By spacing the seat 140 between the base 110 and the desk 130, the desk and seat unit 100 allows users to sit down without first lowering themselves all the way to the floor. Rather, a user may easily sit on the seat 140 by straddling the seat 140 and frame 120. The lack of backrest and armrests facilitate straddling the seat 140. In some implementations, the seat 140 is planar. In other implementations, the seat 140 is contoured for comfort and/or ease of transitioning to a sitting position. In the example shown, the seat 140 may define a convex curvature along the width W of the unit 100 (e.g., see FIG. 4). In other examples, the seat 140 may define a convex curvature along the depth D of the unit 100, or along both the width W and the depth D. In still other examples, the seat 140 may define a concave curvature along the width W and/or the depth D.

Once seated, the desk 130 is located in front of the user. In certain implementations, the desk 130 is angled relative to the seat 140. In some examples, the desk 130 is flat relative to the floor F and the seat 140 is angled relative to the floor F when the unit 100 is untilted (i.e., when the central longitudinal axis L of the base 110 extends normal to the floor F).

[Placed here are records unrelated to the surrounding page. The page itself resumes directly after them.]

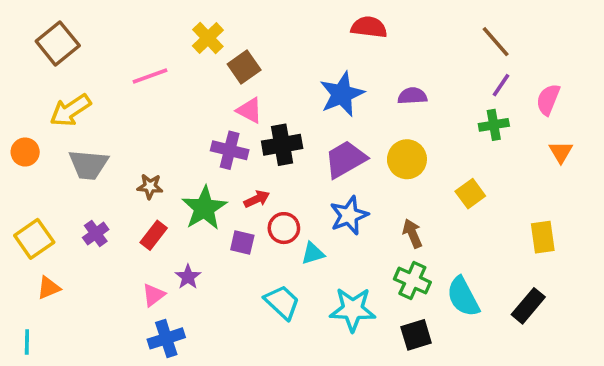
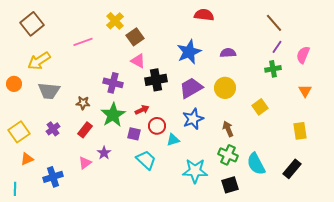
purple cross: (230, 150) -> (113, 83), moved
orange triangle: (561, 152) -> (305, 91), moved
cyan trapezoid: (282, 302) -> (146, 160), moved
blue cross: (166, 338) -> (53, 177), moved

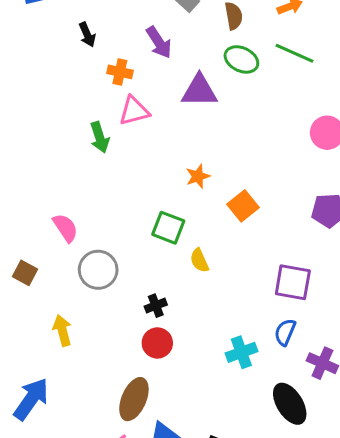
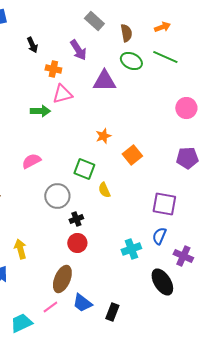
green arrow: (100, 137) -> (40, 111), turned -72
pink semicircle: (65, 228) -> (31, 161), moved, turned -84
gray circle: (98, 270) -> (57, 196), moved
yellow arrow: (62, 331) -> (20, 249), moved

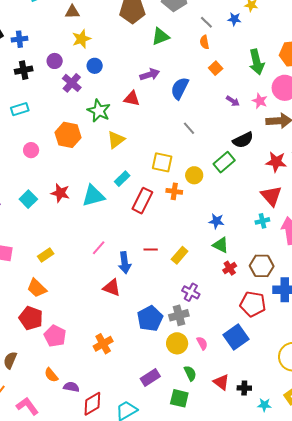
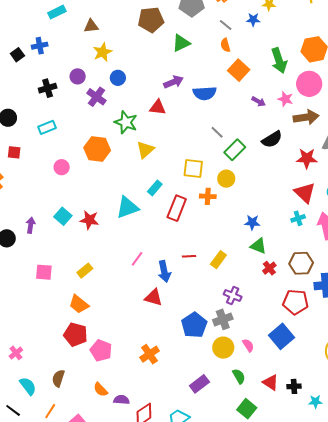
blue cross: (19, 39) -> (40, 46), moved
orange square: (216, 68) -> (239, 70), size x1.5
blue semicircle: (180, 88) -> (205, 93), turned -115
green rectangle: (224, 162) -> (235, 150), moved
red star: (60, 193) -> (89, 220), moved
green square: (179, 398) -> (247, 409), moved, turned 30

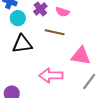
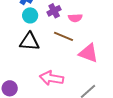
pink semicircle: (63, 12) -> (75, 18), turned -32
pink triangle: (81, 56) -> (88, 53), moved

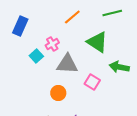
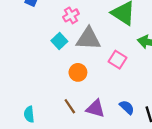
cyan square: (36, 56) -> (59, 41), moved

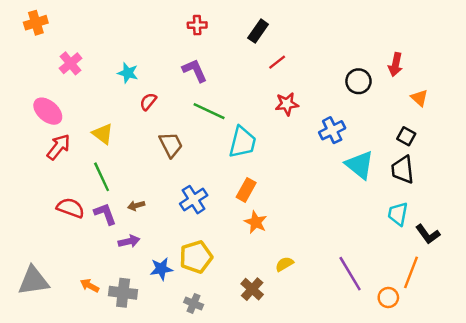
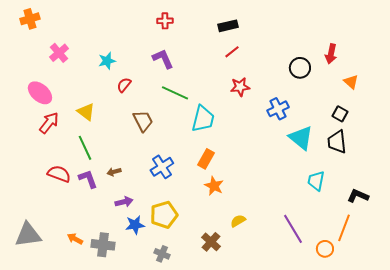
black rectangle: (258, 31) -> (228, 26), moved, turned 42
cyan star: (128, 73) -> (107, 61), turned -30
cyan trapezoid: (398, 214) -> (316, 181), moved
black L-shape: (428, 234) -> (358, 196), turned 150
purple arrow: (129, 241) -> (124, 202), moved

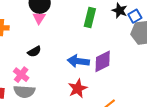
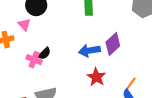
pink triangle: (39, 18) -> (24, 24), moved
pink cross: (21, 75) -> (34, 60), moved

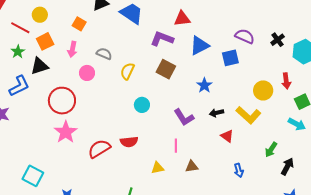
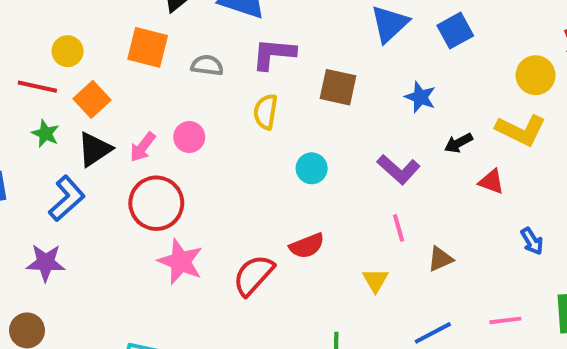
orange square: (79, 24) -> (148, 47), size x1.5
purple L-shape: (162, 39) -> (274, 54), moved
pink arrow: (72, 49) -> (143, 147), moved, turned 42
gray semicircle: (104, 54) -> (207, 65), moved
yellow triangle: (157, 168) -> (375, 280), turned -32

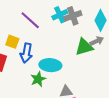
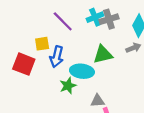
yellow square: (12, 42) -> (42, 44), turned -32
green triangle: (84, 47) -> (103, 54), moved

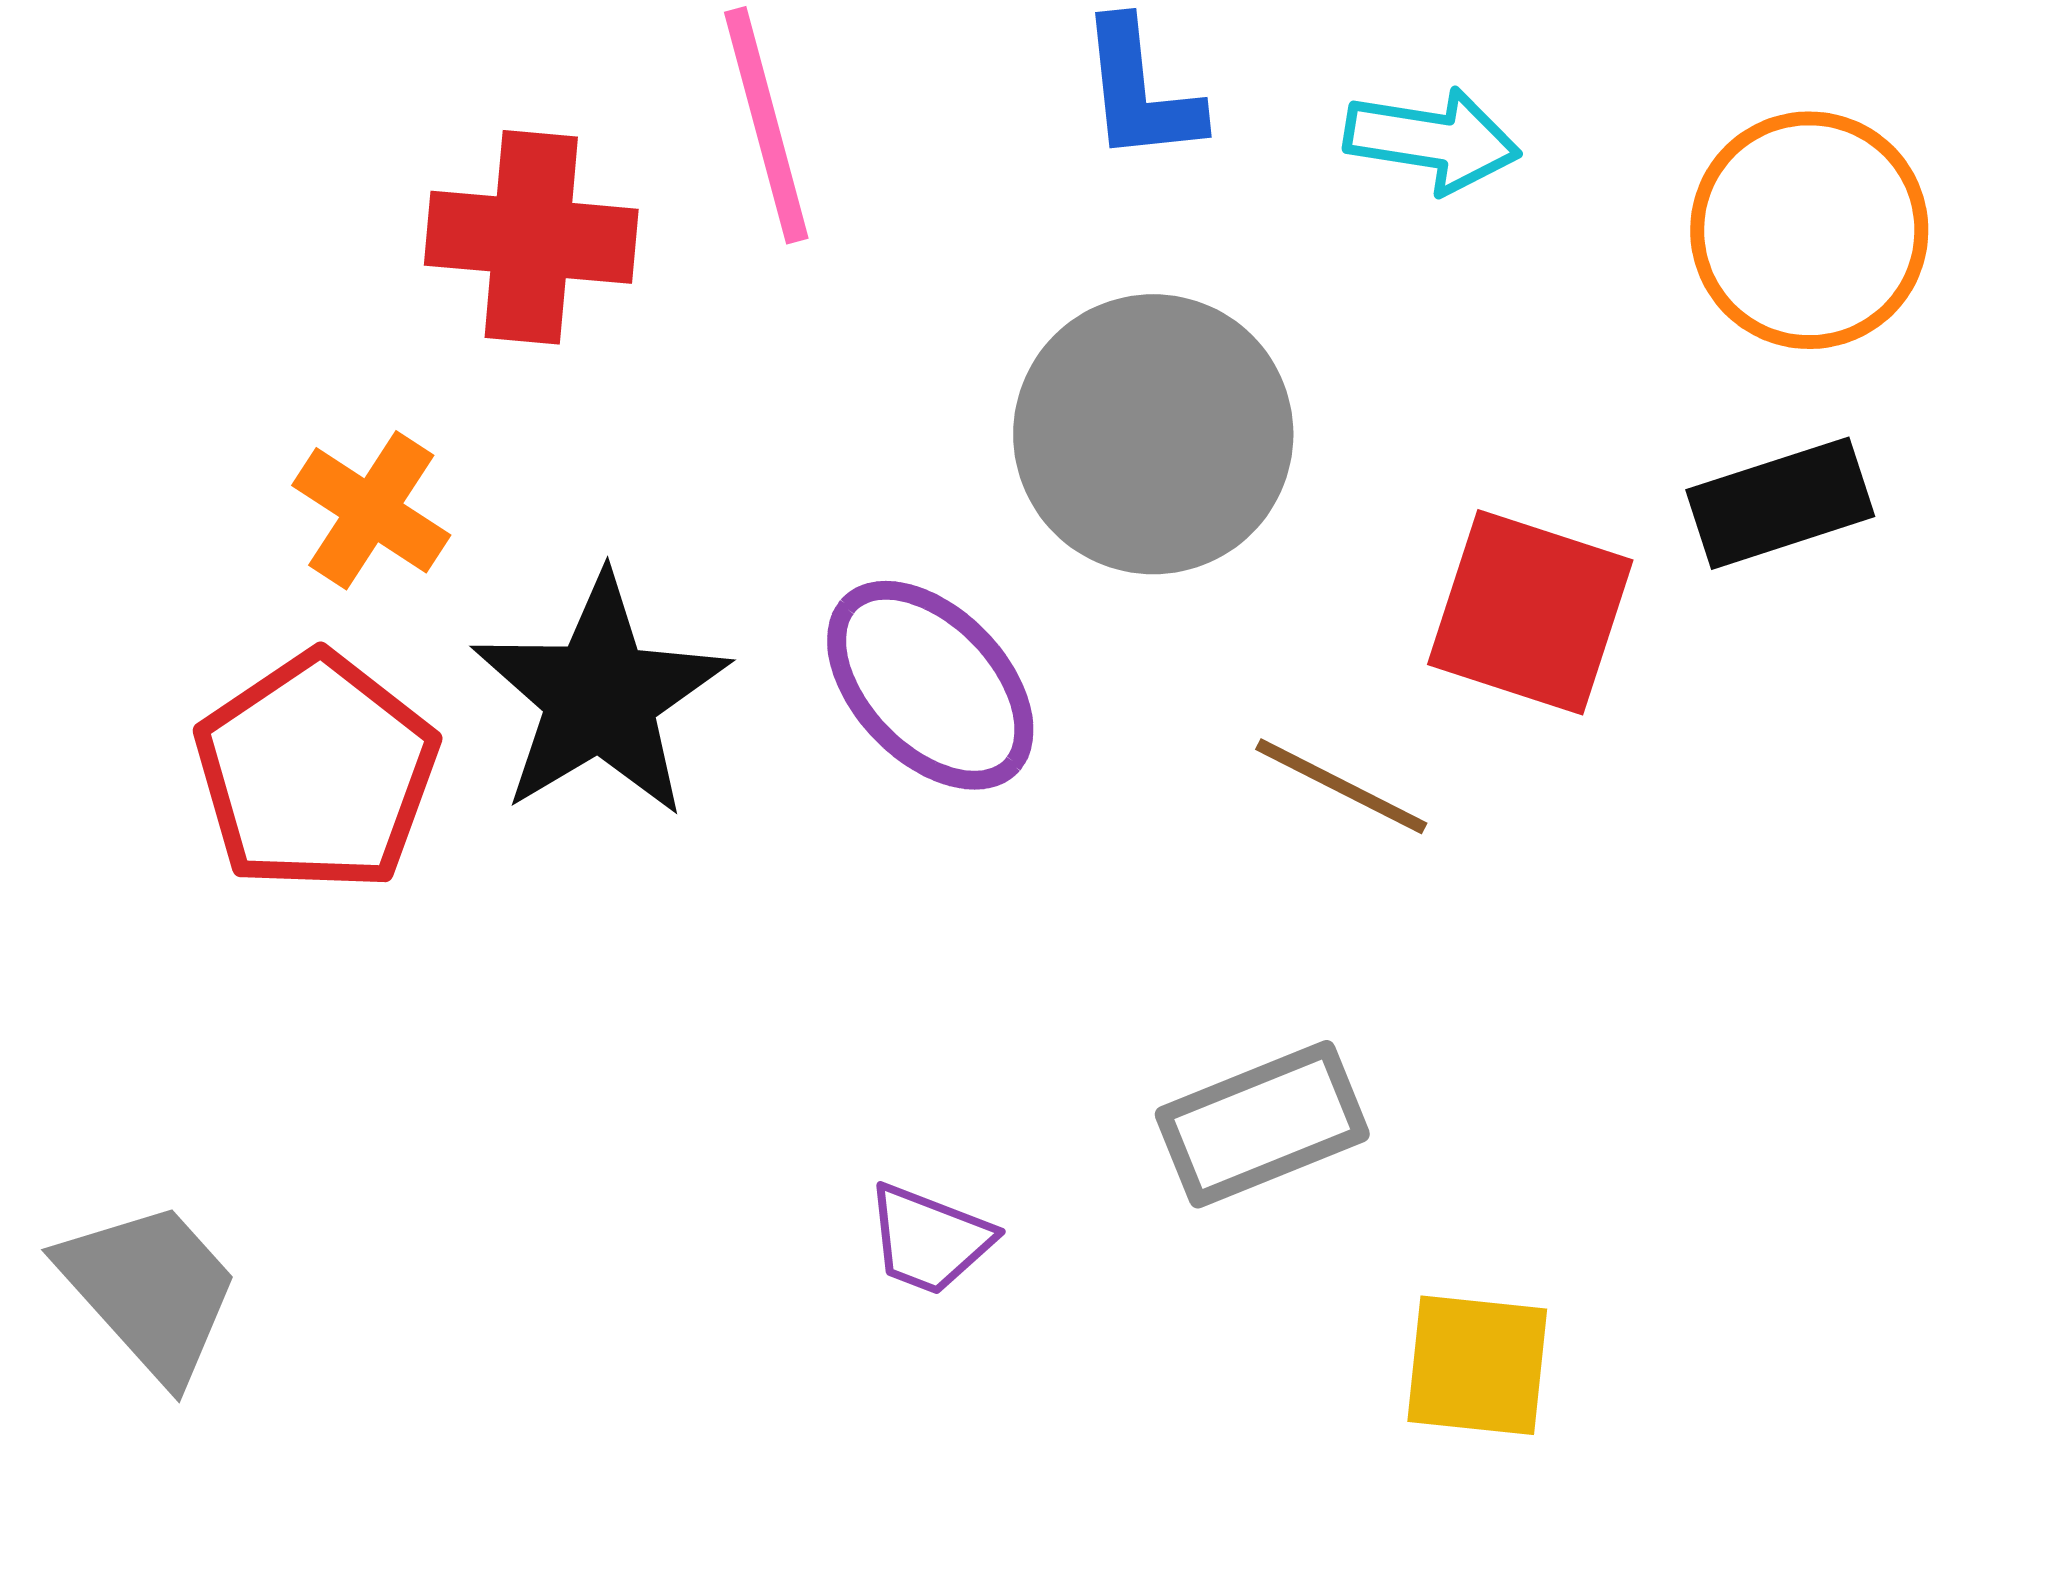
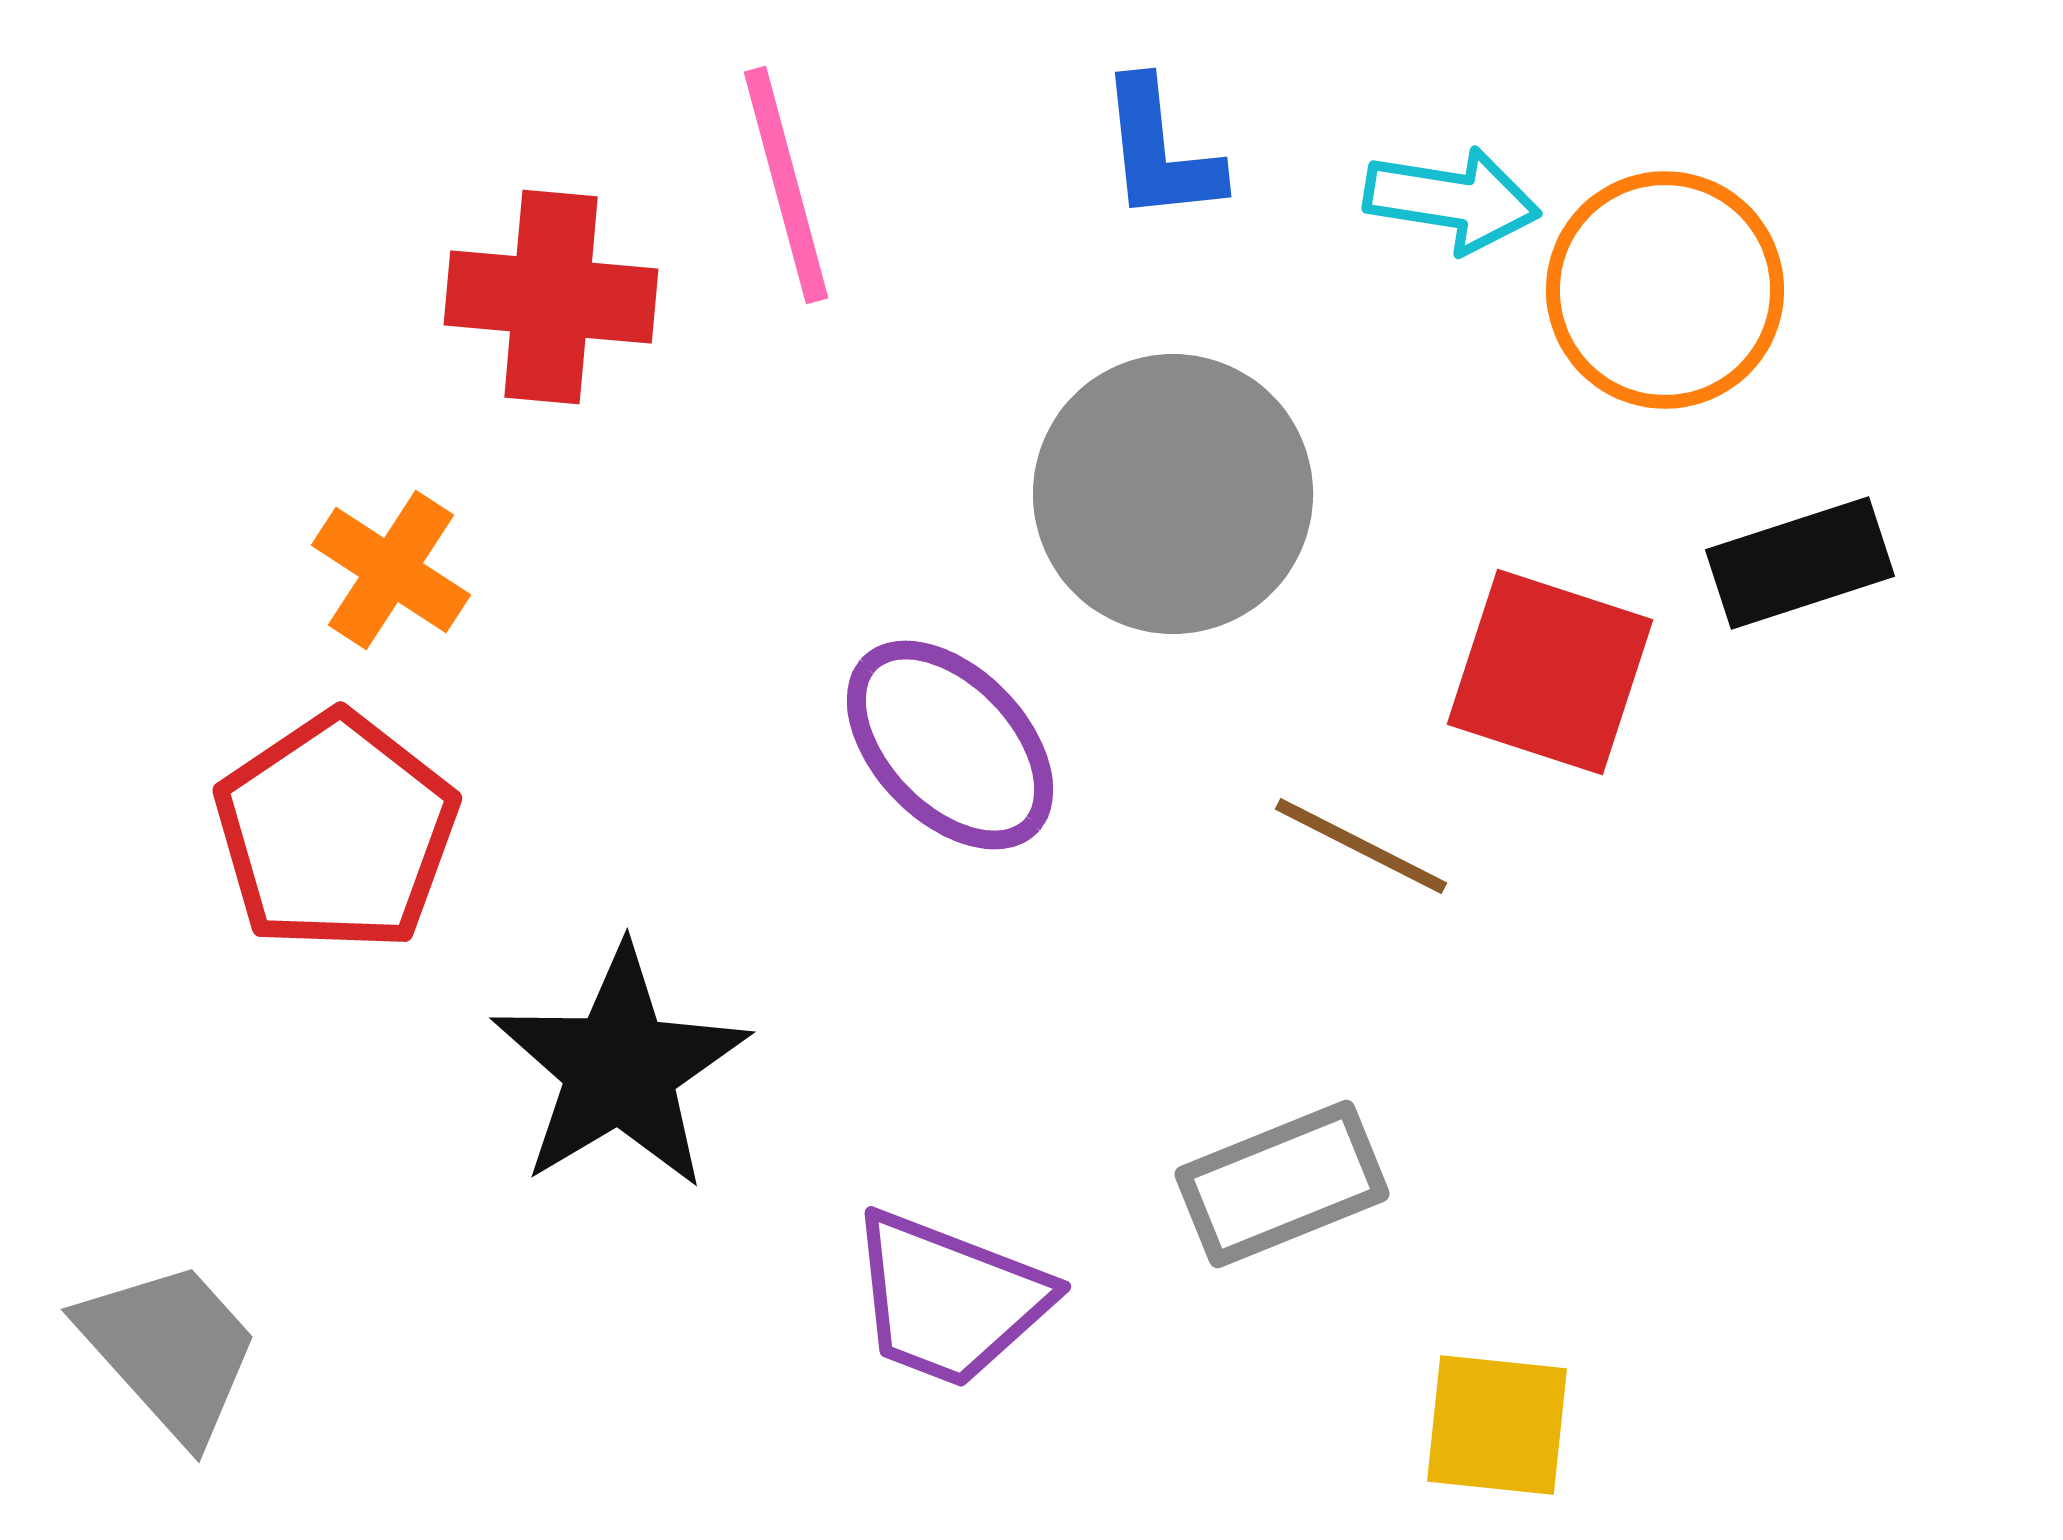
orange circle: (1809, 230) -> (1665, 290), moved
black star: (600, 696) -> (620, 1068), moved
purple trapezoid: (929, 1239) -> (949, 1299), size x1.6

In other examples, the desk 130 is angled relative to the floor F while the seat 140 is generally flat relative to the floor F when the unit 100 is untilted (e.g., see FIG. 3). In certain examples, the desk 130 is angled between 0 degrees and 45 degrees relative to the floor F. In certain examples, the desk 130 is angled between 5 degrees and 35 degrees relative to the floor F. In certain examples, the desk 130 is angled between 10 degrees and 25 degrees relative to the floor F. In certain examples, the desk 130 is angled between 5 degrees and 20 degrees relative to the floor F. In certain examples, the desk 130 is angled between 0 degrees and 15 degrees relative to the floor F.

In certain implementations, the seat 140 is substantially aligned with the base 110 along the height H of the desk and seating unit 100. For example, as shown in FIG. 5, a majority of the surface area of the seat 140 overlaps with a majority of the surface area of the base 110 as viewed from a top plan orientation when the unit 100 is untilted. In certain implementations, a majority of the desk 130 does not overlap with the base 110. Rather, a majority of the desk 130 is laterally offset from the base 110 (e.g., see FIG. 5).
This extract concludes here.